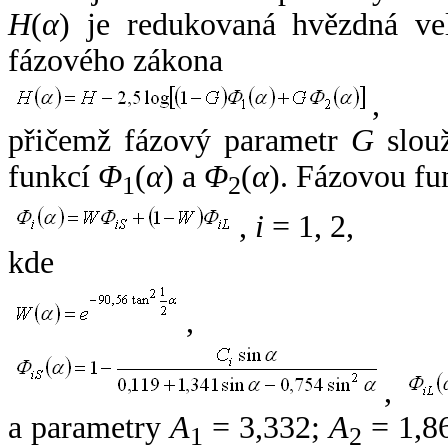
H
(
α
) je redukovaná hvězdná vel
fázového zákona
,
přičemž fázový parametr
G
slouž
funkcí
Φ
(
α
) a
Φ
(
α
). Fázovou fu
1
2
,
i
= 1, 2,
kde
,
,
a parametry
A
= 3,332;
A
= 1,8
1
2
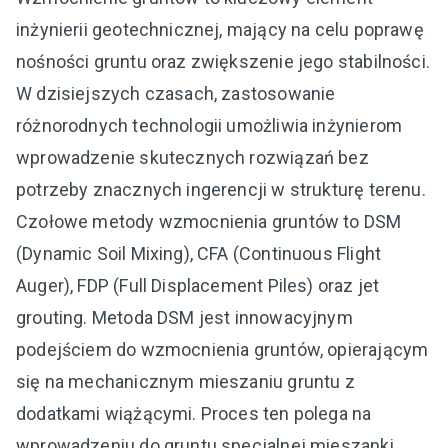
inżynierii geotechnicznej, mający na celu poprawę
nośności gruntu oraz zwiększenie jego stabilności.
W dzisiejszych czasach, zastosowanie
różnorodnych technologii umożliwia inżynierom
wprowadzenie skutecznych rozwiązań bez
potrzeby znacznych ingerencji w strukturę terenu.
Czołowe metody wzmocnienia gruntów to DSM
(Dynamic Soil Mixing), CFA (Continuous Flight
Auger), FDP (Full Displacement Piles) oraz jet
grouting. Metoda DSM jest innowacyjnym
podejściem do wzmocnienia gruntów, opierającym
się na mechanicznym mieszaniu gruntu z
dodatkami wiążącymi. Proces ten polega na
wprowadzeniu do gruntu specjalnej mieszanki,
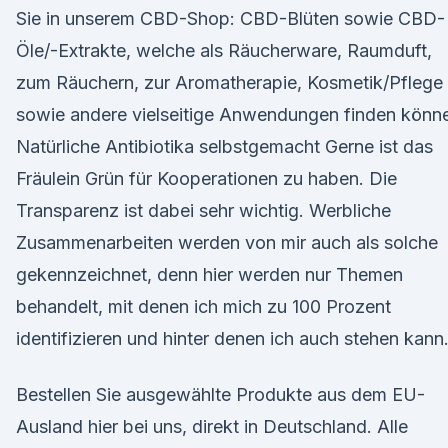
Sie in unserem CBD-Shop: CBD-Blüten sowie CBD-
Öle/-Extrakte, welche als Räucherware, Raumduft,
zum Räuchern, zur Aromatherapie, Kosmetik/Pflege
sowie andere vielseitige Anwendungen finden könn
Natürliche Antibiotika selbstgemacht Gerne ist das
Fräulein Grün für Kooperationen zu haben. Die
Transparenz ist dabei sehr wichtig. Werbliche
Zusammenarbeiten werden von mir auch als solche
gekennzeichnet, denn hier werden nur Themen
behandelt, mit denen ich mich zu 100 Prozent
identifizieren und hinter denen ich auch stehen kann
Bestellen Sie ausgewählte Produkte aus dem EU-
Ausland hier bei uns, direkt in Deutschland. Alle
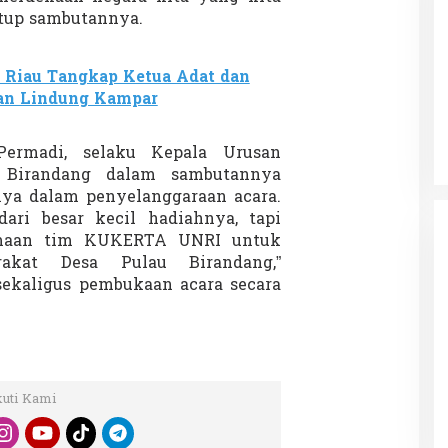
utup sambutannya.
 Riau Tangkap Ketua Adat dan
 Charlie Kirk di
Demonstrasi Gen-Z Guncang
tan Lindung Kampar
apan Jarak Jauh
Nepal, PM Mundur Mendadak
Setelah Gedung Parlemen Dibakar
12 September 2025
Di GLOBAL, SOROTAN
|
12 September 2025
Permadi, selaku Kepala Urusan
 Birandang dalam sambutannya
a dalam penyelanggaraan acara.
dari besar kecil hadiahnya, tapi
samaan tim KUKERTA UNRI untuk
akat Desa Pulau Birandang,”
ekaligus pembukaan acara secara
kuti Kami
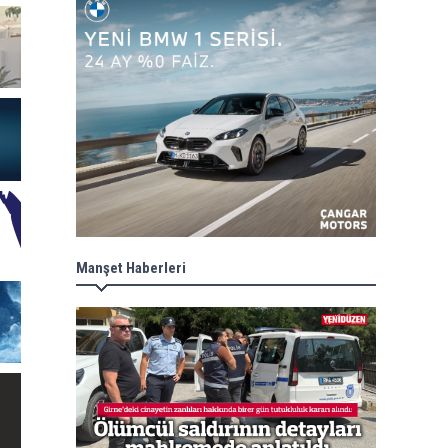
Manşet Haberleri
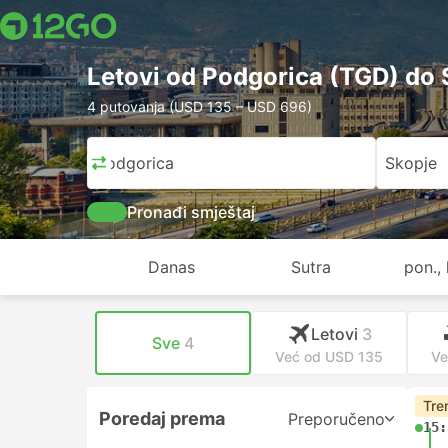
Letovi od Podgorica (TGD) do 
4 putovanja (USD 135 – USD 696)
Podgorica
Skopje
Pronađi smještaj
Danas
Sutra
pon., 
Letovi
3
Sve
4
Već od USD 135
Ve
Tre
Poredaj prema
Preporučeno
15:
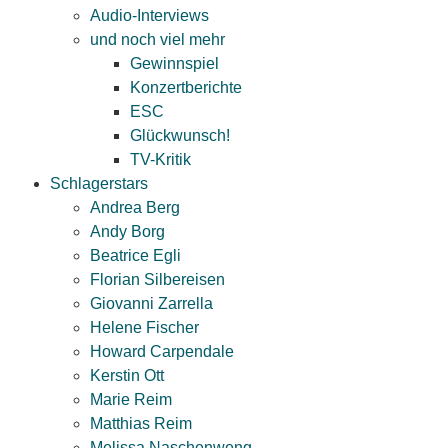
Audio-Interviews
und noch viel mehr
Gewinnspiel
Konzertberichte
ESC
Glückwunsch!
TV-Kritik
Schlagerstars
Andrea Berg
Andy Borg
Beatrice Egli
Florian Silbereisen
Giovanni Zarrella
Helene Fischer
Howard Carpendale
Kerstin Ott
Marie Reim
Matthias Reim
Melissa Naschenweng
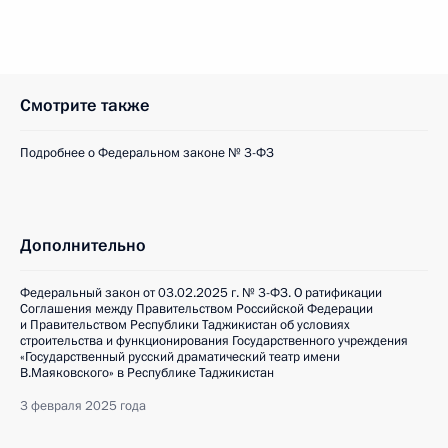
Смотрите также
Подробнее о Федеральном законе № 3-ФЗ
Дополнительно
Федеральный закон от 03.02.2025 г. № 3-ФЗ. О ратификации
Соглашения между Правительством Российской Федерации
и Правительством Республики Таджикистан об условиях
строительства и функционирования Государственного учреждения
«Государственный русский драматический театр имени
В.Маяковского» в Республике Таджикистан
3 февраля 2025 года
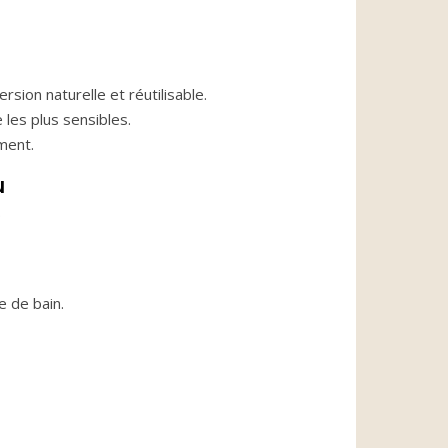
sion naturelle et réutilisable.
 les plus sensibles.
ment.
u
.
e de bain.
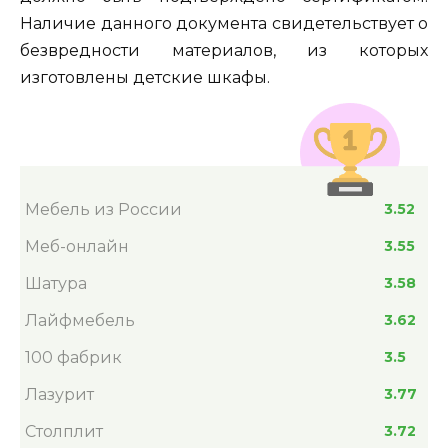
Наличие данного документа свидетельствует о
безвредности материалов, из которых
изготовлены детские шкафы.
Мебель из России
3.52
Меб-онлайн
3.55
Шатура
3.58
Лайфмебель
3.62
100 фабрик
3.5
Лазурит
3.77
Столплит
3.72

☆ ☆ ☆ ☆ ☆

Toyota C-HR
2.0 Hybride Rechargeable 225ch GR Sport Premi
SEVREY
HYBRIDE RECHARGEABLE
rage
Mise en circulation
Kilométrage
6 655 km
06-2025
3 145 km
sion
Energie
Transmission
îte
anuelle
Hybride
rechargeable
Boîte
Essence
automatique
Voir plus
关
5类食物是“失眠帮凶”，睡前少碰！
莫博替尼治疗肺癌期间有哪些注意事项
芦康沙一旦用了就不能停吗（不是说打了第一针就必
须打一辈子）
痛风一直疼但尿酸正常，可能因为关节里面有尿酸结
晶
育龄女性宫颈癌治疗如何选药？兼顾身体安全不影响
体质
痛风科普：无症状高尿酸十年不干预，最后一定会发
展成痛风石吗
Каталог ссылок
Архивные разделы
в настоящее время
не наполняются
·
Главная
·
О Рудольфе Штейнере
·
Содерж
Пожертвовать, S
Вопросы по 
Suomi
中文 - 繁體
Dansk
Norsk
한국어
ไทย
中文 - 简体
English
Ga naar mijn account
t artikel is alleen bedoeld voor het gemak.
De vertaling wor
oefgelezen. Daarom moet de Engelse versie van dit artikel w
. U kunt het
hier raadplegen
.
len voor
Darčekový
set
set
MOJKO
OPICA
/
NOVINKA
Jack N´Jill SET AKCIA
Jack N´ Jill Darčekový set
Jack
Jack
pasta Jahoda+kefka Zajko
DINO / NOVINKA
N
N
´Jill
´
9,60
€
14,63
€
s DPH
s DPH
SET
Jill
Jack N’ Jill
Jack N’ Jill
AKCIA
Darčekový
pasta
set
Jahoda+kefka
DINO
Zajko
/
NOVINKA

☆ ☆ ☆ ☆ ☆

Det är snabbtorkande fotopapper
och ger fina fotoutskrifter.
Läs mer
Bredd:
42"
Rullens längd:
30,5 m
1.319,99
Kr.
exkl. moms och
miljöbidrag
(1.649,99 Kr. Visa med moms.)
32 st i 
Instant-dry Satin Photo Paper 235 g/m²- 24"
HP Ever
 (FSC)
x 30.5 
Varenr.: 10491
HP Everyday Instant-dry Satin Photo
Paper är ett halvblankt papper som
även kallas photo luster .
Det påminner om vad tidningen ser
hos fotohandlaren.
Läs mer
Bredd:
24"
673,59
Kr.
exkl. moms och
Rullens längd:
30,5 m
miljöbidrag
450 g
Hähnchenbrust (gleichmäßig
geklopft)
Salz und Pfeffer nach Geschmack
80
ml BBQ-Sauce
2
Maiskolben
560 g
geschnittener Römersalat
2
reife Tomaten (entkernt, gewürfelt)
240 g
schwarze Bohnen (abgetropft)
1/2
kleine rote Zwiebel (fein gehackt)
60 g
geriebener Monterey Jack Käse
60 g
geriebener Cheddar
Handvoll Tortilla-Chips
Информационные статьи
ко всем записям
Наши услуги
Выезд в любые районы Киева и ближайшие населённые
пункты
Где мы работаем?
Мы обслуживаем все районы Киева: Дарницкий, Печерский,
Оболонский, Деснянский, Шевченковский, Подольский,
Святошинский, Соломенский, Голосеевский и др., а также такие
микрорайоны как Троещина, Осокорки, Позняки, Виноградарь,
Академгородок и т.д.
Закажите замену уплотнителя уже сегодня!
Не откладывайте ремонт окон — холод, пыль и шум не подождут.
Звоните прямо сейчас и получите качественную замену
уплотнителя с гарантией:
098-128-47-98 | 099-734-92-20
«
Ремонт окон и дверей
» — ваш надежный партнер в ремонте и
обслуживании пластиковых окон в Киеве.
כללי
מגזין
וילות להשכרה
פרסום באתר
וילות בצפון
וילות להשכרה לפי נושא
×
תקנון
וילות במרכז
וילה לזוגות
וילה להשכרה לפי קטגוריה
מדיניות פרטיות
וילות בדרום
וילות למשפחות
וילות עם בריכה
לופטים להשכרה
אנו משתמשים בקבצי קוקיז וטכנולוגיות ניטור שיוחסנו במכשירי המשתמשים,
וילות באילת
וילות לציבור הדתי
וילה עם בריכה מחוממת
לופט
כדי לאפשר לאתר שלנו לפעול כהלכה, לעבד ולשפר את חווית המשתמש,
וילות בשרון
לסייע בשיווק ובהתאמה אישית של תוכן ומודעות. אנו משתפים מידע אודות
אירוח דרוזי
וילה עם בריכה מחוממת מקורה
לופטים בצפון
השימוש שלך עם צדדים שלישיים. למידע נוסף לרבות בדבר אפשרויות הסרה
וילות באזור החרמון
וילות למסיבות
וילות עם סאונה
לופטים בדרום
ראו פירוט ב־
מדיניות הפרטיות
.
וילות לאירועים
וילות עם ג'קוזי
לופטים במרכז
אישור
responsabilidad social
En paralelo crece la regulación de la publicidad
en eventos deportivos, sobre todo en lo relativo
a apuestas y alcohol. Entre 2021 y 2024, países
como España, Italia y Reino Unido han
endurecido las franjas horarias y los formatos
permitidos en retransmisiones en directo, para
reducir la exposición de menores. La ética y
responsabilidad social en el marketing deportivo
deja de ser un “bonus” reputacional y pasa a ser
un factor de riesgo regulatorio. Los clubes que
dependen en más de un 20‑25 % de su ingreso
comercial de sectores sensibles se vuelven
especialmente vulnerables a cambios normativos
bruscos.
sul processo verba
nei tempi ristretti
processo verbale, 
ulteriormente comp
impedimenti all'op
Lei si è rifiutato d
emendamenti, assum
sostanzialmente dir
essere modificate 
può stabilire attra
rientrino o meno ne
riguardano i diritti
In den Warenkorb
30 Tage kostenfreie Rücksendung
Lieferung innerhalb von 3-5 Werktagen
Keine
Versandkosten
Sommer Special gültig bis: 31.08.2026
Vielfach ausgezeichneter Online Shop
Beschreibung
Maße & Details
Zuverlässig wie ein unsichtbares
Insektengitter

☆ ☆ ☆ ☆ ☆

For this exercise, output exactly the lines above from the line with "אירוח דרוזי" to the line with "En paralelo crece", counting both, and leave out the rest.

אירוח דרוזי
וילה עם בריכה מחוממת מקורה
לופטים בצפון
השימוש שלך עם צדדים שלישיים. למידע נוסף לרבות בדבר אפשרויות הסרה
וילות באזור החרמון
וילות למסיבות
וילות עם סאונה
לופטים בדרום
ראו פירוט ב־
מדיניות הפרטיות
.
וילות לאירועים
וילות עם ג'קוזי
לופטים במרכז
אישור
responsabilidad social
En paralelo crece la regulación de la publicidad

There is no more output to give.